Ver Ramses II parte II

Usermaatra Setepenra – Ramsés Meriamón,[1] o Ramsés II,[2] es el tercer faraón de la Dinastía XIX de Egipto, y gobernó unos 66 años, de c. 1279 a 1213 a. C.[3]Ramsés II es uno de los faraones más célebres, debido a la gran cantidad de vestigios que perduran de su activo reinado. Algunos escritores creen que es el faraón mencionado en el Éxodo bíblico, pero no hay pruebas ni documentos egipcios que lo confirmen.

Busto de Ramsés IIMuseo Británico

Busto de Ramsés II
Museo Británico

Antecedentes 

Ramsés II era hijo del faraón Seti I y de su Gran Esposa Real, Tuya. No fue, como a veces se asume, hijo único; se sabe que tuvo al menos dos hermanas, y al parecer, un hermano llamado Nebchasetnebet, quien murió antes de alcanzar la edad adulta, con lo que Ramsés pasó automáticamente a ser el heredero.

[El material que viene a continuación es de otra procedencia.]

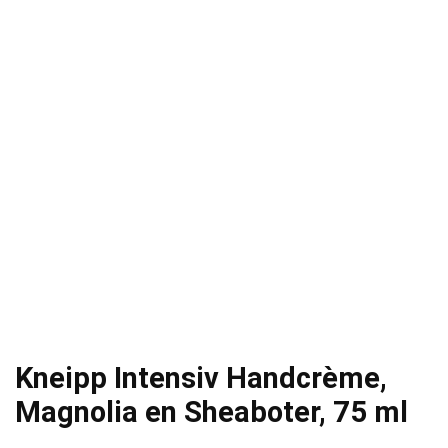
Kneipp Intensiv Handcrème,
Magnolia en Sheaboter, 75 ml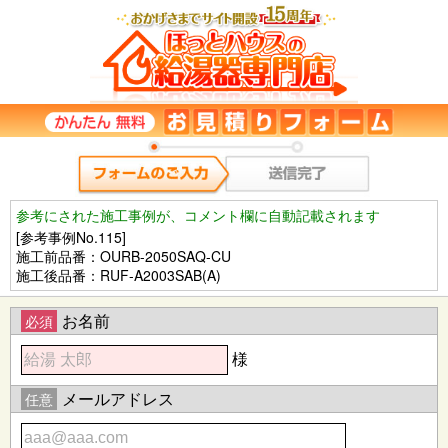
参考にされた施工事例が、コメント欄に自動記載されます
[参考事例No.115]
施工前品番：OURB-2050SAQ-CU
施工後品番：RUF-A2003SAB(A)
お名前
必須
様
メールアドレス
任意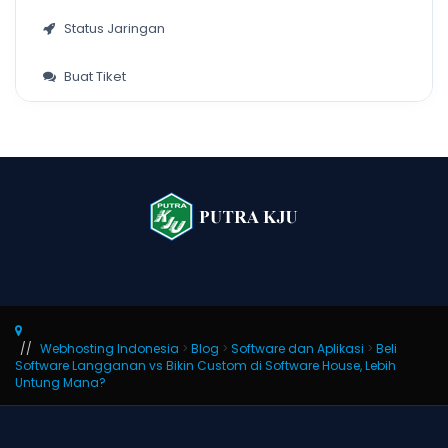
Status Jaringan
Buat Tiket
Webhosting Indonesia
>
Blog
>
Software dan Aplikasi
>
Beli
Software Langganan vs Bikin Custom di Software House, Lebih
Untung Mana?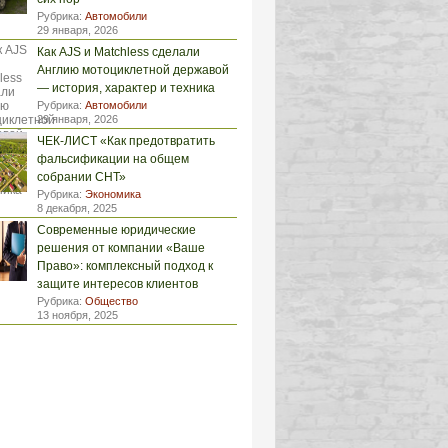
Рубрика:
Автомобили
29 января, 2026
Как AJS и Matchless сделали
Англию мотоциклетной державой
— история, характер и техника
Рубрика:
Автомобили
29 января, 2026
ЧЕК-ЛИСТ «Как предотвратить
фальсификации на общем
собрании СНТ»
Рубрика:
Экономика
8 декабря, 2025
Современные юридические
решения от компании «Ваше
Право»: комплексный подход к
защите интересов клиентов
Рубрика:
Общество
13 ноября, 2025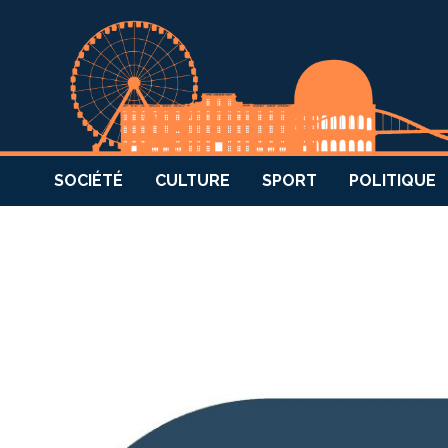
SOCIÉTÉ
CULTURE
SPORT
POLITIQUE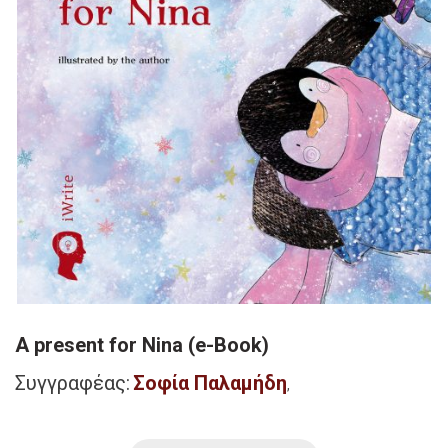
A present for Nina (e-Book)
Συγγραφέας:
Σοφία Παλαμήδη
,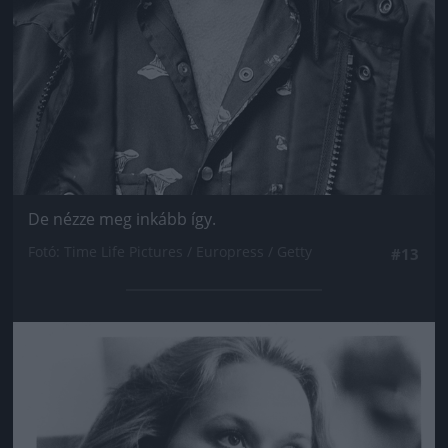
De nézze meg inkább így.
Fotó: Time Life Pictures / Europress / Getty
#13
Jön még kép!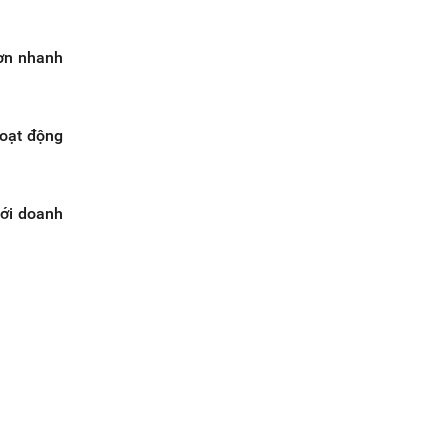
đơn nhanh
hoạt động
với doanh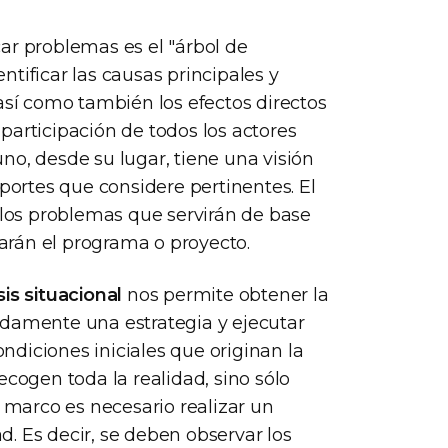
ar problemas es el "árbol de
tificar las causas principales y
así como también los efectos directos
participación de todos los actores
no, desde su lugar, tiene una visión
aportes que considere pertinentes. El
e los problemas que servirán de base
iarán el programa o proyecto.
sis situacional
nos permite obtener la
adamente una estrategia y ejecutar
diciones iniciales que originan la
ecogen toda la realidad, sino sólo
e marco es necesario realizar un
ad. Es decir, se deben observar los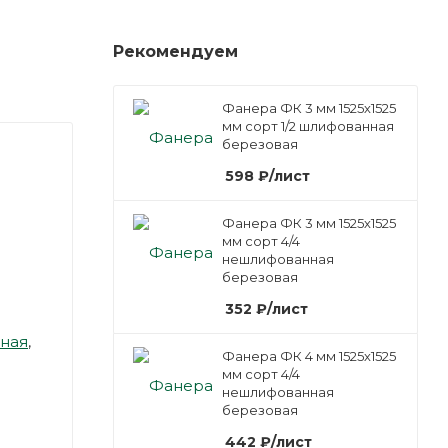
Рекомендуем
Фанера ФК 3 мм 1525х1525
мм сорт 1/2 шлифованная
березовая
598
₽
/лист
Фанера ФК 3 мм 1525х1525
мм сорт 4/4
нешлифованная
березовая
352
₽
/лист
ная
,
Фанера ФК 4 мм 1525х1525
мм сорт 4/4
нешлифованная
березовая
442
₽
/лист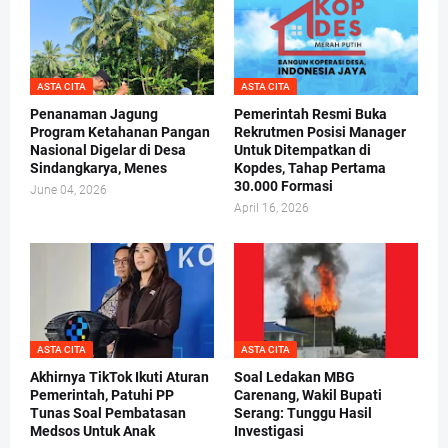
ASTA CITA
ASTA CITA
Penanaman Jagung
Pemerintah Resmi Buka
Program Ketahanan Pangan
Rekrutmen Posisi Manager
Nasional Digelar di Desa
Untuk Ditempatkan di
Sindangkarya, Menes
Kopdes, Tahap Pertama
30.000 Formasi
June 04, 2026
April 16, 2026
ASTA CITA
ASTA CITA
Akhirnya TikTok Ikuti Aturan
Soal Ledakan MBG
Pemerintah, Patuhi PP
Carenang, Wakil Bupati
Tunas Soal Pembatasan
Serang: Tunggu Hasil
Medsos Untuk Anak
Investigasi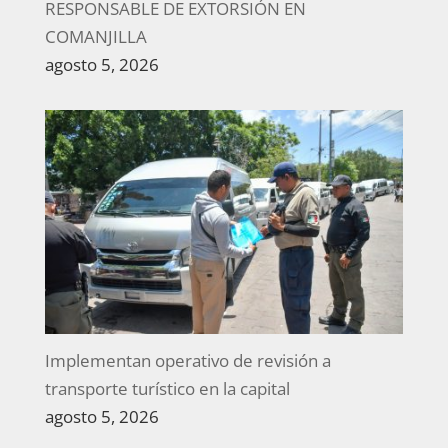
RESPONSABLE DE EXTORSIÓN EN
COMANJILLA
agosto 5, 2026
Implementan operativo de revisión a
transporte turístico en la capital
agosto 5, 2026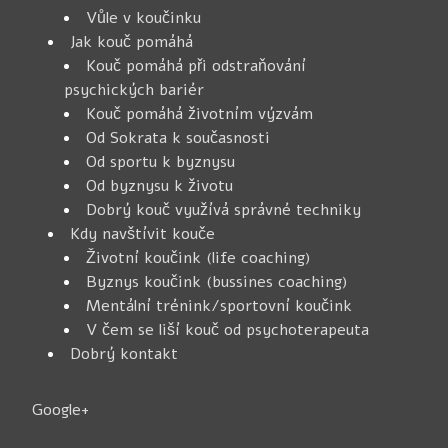
Vůle v koučinku
Jak kouč pomáhá
Kouč pomáhá při odstraňování
psychických bariér
Kouč pomáhá životním výzvám
Od Sokrata k současnosti
Od sportu k byznysu
Od byznysu k životu
Dobrý kouč využívá správné techniky
Kdy navštívit kouče
Životní koučink (life coaching)
Byznys koučink (bussines coaching)
Mentální trénink/sportovní koučink
V čem se liší kouč od psychoterapeuta
Dobrý kontakt
Google+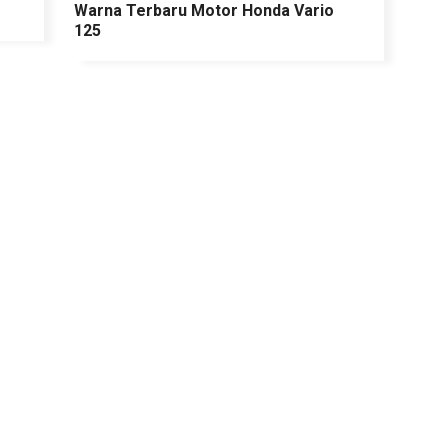
Warna Terbaru Motor Honda Vario
125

Desde niño vivió la actividad castrense, como miembro de una familia de militares.[4] Seti I nombró corregente a Ramsés cuando éste tendría unos catorce años, y recibió entrenamiento intensivo de parte del mismo faraón y de múltiples maestros de artes y ciencias.[5] La corregencia duró entre tres y siete años, no hay fuentes fiables sobre este tema. A los quince o dieciséis años Ramsés ya tenía autoridad sobre parte del ejército y una y otra vez, inscripciones de esa época lo describen como un “astuto joven líder”. Por aquel entonces ya estaba casado y era padre de cuatro hijos.

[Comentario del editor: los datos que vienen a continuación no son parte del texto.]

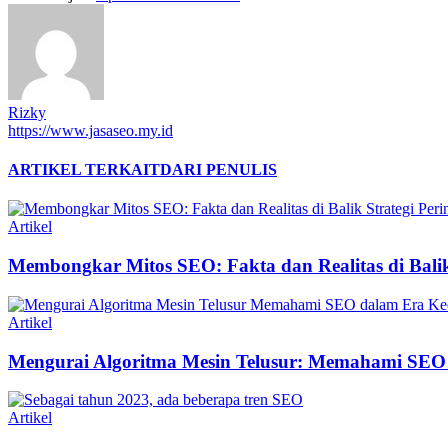
Rizky
https://www.jasaseo.my.id
ARTIKEL TERKAIT
DARI PENULIS
Artikel
Membongkar Mitos SEO: Fakta dan Realitas di Balik 
Artikel
Mengurai Algoritma Mesin Telusur: Memahami SEO
Artikel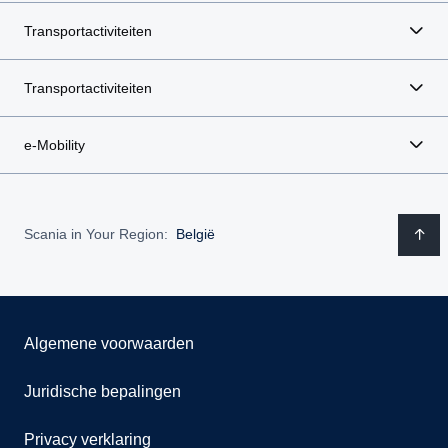
Transportactiviteiten
Transportactiviteiten
e-Mobility
Scania in Your Region:
België
Algemene voorwaarden
Juridische bepalingen
Privacy verklaring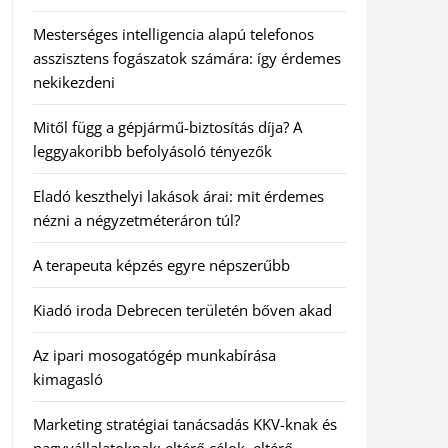
Mesterséges intelligencia alapú telefonos
asszisztens fogászatok számára: így érdemes
nekikezdeni
Mitől függ a gépjármű-biztosítás díja? A
leggyakoribb befolyásoló tényezők
Eladó keszthelyi lakások árai: mit érdemes
nézni a négyzetméteráron túl?
A terapeuta képzés egyre népszerűbb
Kiadó iroda Debrecen területén bőven akad
Az ipari mosogatógép munkabírása
kimagasló
Marketing stratégiai tanácsadás KKV-knak és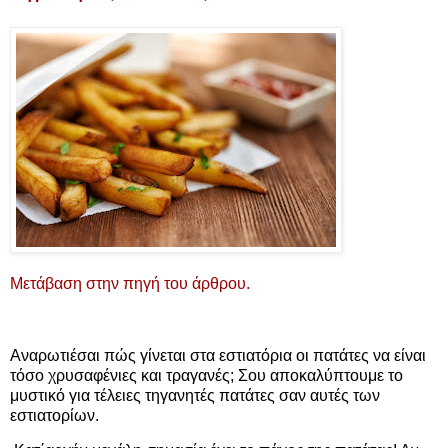
Μετάβαση στην πηγή του άρθρου.
Αναρωτιέσαι πώς γίνεται στα εστιατόρια οι πατάτες να είναι
τόσο χρυσαφένιες και τραγανές; Σου αποκαλύπτουμε το
μυστικό για τέλειες τηγανητές πατάτες σαν αυτές των
εστιατορίων.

Durante el periodo de corregencia hubo pocos problemas militares, y Ramsés desempeñó tareas civiles como delegado de su padre, como eran supervisar los trabajos de construcción de los templos y la extracción de material de construcción en las canteras del sur del imperio.

El rey guerrero  

Ramsés acompañó a su padre en campañas militares para sofocar rebeliones en Canaán. También lo secundó en la guerra contra los hititas que habían ocupado los territorios de Siria, tradicionalmente pertenecientes al imperio egipcio, pero perdidos hacía varios años debido a la debilidad del rey Ajenatón. Ya como comandante, llevó a cabo una campaña contra Kush (Nubia), en el año 8 del reinado de Seti.

Prisioneros nubios. Templo de Abu Simbel.

Prisioneros nubios.
Templo de Abu Simbel.

Se cuenta que Ramsés se encontraba en Kush cuando Seti murió. Volvió a Egipto donde, junto con su madre, Tuya, llevó a cabo las ceremonias fúnebres de su padre en la necrópolis tebana.

Durante los cinco primeros años de su reinado llevó a cabo tres acciones militares:

Batalla naval.Relatada en la estela de Tanis, se produjo en el Delta, ante el ataque de piratas shardana. Ramsés los venció, y reclutó a los prisioneros como soldados para su ejército. Estos shardana son mencionados en el poema de Pentaur como miembros del ejército egipcio.[6]

Expediciones a Asia.Poco después de comenzar su reinado en solitario, Ramsés hubo de reaccionar ante la amenaza de los hititas. Quizás consideraban al nuevo rey más débil que su poderoso padre, pues iniciaron numerosas escaramuzas en las fronteras hasta que el ejército egipcio se vio obligado a reaccionar. La primera expedición fue para pacificar la zona de Palestina, como paso previo a la conquista de Siria. Fue comandada por el propio rey en el año 4, y está relatada en dos estelas, una en Eleuteros y otra en Biblos. Se puede considerar como la precampaña de la batalla de Qadesh.

La Batalla de Qadesh.

Ramsés en Qadesh

Ramsés en Qadesh

Artículo principal: Batalla de Qadesh

En el año 5 el faraón decidió cortar con los ataques hititas, muestra de ello es la célebre Batalla de Qadesh, al norte de Siria, donde por fin se encontraron los ejércitos egipcios de Ramsés II con la coalición sirio-hitita del emperador Muwatallis II.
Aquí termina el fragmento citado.